In a close vote, the IOC went with China, where Twitter and Facebook are prohibited, instead of Kazakhstan, where President Nursultan Nazarbayev was re-elected in 2011 in a not-so-close vote. It looked like this: Nazarbayev 95.55 percent, four other candidates 4.45 percent.
Let freedom ring!
So how did the competition to earn the once-cherished right to hold the Winter Olympics end up between a place without mountain snow and a place where the president rules for life?
Nobody else wanted the games.
Voters in Krakow rejected a proposal to bring the Olympics to Poland by a 70-30 percent margin, which is what’s known as a landslide outside of, like, Kazakhstan.

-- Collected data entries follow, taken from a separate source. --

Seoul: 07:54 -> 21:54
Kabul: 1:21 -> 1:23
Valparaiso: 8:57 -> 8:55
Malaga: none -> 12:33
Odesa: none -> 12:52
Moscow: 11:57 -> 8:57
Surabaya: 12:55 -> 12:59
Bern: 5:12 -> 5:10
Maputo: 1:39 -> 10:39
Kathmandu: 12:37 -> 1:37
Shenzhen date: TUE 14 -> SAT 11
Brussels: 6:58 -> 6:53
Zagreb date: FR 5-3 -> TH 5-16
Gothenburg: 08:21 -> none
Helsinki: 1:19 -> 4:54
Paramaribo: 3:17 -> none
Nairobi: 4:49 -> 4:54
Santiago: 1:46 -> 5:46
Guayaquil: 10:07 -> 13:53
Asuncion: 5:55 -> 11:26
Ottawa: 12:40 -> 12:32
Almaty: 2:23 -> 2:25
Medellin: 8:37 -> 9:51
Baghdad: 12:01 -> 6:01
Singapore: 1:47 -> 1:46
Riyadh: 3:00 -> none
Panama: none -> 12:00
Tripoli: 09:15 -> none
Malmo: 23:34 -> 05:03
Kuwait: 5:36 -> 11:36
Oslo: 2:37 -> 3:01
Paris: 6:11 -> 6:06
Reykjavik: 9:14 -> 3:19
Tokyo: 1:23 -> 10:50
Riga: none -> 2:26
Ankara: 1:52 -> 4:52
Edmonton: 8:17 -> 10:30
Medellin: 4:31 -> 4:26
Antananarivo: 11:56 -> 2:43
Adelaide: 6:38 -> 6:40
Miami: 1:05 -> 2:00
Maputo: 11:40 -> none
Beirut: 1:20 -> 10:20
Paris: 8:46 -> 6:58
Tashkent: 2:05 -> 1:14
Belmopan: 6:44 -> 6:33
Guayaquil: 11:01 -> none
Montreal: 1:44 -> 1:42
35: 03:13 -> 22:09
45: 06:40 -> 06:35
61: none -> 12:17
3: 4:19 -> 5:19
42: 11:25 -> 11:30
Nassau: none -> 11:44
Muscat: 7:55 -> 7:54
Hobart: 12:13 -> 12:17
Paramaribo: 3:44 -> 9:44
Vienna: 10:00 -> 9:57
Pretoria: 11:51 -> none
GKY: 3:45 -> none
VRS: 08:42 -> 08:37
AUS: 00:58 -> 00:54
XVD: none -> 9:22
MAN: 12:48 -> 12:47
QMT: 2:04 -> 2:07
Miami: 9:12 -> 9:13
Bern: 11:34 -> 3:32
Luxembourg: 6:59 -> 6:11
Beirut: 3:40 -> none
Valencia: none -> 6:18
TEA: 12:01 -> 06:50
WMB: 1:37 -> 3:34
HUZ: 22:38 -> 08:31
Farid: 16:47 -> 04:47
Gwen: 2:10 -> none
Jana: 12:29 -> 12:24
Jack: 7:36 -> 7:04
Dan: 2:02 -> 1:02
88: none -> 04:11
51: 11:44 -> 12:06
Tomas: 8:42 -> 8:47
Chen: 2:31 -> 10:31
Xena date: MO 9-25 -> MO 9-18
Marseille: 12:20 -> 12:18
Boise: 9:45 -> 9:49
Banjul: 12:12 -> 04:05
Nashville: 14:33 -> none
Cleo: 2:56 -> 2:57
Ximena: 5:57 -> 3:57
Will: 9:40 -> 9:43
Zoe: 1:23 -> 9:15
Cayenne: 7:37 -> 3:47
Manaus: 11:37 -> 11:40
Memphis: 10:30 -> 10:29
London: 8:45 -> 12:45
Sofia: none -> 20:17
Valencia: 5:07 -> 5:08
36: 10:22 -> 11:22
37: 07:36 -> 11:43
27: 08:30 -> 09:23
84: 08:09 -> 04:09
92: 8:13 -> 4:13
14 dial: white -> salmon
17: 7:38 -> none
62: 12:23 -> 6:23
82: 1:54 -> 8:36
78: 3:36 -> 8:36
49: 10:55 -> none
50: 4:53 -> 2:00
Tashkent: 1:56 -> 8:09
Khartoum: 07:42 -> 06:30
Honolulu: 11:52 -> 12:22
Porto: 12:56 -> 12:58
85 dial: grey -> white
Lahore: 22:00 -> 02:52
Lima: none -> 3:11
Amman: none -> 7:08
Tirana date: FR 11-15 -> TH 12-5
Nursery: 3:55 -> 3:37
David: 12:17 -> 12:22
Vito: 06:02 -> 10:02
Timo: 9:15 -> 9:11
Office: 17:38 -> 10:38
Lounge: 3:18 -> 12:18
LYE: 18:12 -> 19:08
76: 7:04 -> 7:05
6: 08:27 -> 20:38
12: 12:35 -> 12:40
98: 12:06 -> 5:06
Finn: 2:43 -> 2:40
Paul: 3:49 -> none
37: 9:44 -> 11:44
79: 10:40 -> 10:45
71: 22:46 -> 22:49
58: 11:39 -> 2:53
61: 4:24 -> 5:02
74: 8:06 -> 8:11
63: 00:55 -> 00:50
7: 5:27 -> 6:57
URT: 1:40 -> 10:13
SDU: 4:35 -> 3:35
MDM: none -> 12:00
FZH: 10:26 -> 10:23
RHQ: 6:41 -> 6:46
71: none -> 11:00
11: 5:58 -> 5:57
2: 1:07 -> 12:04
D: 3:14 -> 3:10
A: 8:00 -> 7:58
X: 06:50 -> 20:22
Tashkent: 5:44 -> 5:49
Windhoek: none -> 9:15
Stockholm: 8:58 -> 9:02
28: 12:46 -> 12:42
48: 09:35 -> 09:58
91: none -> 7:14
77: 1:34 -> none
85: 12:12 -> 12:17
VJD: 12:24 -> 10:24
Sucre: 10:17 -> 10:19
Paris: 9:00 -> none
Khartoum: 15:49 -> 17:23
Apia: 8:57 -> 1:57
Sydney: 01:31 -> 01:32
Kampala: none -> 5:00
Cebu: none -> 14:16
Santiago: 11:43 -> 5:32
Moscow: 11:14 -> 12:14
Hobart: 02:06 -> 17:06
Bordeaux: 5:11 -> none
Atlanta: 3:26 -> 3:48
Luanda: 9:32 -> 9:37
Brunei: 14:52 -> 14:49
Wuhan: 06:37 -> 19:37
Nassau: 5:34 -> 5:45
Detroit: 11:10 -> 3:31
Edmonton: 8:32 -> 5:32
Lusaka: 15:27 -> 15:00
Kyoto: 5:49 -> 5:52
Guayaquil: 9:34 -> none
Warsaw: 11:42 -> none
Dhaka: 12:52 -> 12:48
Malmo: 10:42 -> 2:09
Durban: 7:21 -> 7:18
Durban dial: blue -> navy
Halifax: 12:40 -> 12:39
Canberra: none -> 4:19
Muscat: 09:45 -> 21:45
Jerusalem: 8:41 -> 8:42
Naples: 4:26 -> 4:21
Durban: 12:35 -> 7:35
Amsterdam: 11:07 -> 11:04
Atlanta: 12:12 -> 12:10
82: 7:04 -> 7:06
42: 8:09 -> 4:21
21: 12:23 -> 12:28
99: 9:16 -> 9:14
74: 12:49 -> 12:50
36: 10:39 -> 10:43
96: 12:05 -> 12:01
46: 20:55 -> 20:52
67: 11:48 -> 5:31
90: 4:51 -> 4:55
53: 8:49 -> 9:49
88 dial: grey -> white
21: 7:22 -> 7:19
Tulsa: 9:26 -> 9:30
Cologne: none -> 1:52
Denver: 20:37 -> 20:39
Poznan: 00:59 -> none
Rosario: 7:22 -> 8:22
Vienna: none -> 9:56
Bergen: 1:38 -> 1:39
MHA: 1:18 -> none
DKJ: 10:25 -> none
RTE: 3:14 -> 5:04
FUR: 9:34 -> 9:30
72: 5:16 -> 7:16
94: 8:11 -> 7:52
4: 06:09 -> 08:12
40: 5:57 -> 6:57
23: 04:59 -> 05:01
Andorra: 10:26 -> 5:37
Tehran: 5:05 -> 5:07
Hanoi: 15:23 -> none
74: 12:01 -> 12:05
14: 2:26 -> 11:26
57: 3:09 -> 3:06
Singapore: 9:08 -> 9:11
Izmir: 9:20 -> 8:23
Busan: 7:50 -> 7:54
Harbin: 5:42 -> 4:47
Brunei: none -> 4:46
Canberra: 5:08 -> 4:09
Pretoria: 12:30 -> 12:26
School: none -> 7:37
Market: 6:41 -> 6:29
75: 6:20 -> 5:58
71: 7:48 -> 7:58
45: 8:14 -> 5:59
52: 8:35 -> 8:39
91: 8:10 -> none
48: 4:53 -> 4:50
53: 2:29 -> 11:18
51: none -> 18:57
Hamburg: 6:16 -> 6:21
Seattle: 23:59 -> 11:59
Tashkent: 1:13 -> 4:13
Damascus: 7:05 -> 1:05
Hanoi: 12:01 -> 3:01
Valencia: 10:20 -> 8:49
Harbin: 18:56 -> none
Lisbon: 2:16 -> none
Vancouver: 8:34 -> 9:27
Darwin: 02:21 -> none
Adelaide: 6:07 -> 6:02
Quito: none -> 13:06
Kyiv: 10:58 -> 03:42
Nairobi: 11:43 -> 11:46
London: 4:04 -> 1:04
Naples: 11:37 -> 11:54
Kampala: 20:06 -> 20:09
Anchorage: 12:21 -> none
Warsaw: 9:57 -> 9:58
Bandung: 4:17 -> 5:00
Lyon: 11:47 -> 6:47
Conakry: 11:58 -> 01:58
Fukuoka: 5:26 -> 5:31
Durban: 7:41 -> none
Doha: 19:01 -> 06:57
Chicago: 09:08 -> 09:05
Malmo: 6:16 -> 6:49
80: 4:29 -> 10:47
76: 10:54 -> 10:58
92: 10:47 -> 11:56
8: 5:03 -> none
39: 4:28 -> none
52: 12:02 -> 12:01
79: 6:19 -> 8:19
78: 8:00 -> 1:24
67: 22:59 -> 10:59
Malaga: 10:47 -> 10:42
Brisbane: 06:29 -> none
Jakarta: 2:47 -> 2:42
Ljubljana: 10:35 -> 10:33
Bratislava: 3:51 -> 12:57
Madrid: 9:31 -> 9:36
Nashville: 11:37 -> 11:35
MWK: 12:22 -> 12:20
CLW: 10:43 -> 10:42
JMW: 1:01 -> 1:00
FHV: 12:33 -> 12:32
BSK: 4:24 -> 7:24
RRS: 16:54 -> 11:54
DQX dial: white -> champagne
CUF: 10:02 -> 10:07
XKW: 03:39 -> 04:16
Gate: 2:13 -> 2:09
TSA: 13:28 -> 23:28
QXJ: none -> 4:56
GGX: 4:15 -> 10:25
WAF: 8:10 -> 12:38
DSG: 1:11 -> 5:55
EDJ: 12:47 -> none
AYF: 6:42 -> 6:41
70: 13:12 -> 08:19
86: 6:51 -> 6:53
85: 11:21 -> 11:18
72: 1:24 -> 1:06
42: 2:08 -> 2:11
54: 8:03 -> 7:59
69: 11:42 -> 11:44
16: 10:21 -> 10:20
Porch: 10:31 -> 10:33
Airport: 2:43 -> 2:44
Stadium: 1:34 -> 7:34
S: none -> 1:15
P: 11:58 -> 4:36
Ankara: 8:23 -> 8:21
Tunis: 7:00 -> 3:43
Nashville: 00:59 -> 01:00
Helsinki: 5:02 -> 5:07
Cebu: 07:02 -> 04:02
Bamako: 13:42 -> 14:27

Voters in Munich, home of the famously tragic 1972 Summer Games, turned down the 2022 Winter Games.
A referendum proposing a joint bid of Davos and St. Moritz, in Switzerland, also lost. Oslo said “nei” to the Olympics in Norway, and Ukrainians determined there were more important things to settle in their country than the ice dancing final.
Sweden’s ruling political party issued a statement explaining its aversion to the games coming to Stockholm: “Arranging a Winter Games would mean a big investment in new sports facilities — for example, the bobsled and the luge. They would not be used for any type of activity after an Olympics.”
Right there, in a nutshell, is the conundrum the IOC faces for both the Winter and Summer Games: Expensive, elaborate venues befitting world-class athletes specializing in obscure sports are useless once the world-class athletes depart.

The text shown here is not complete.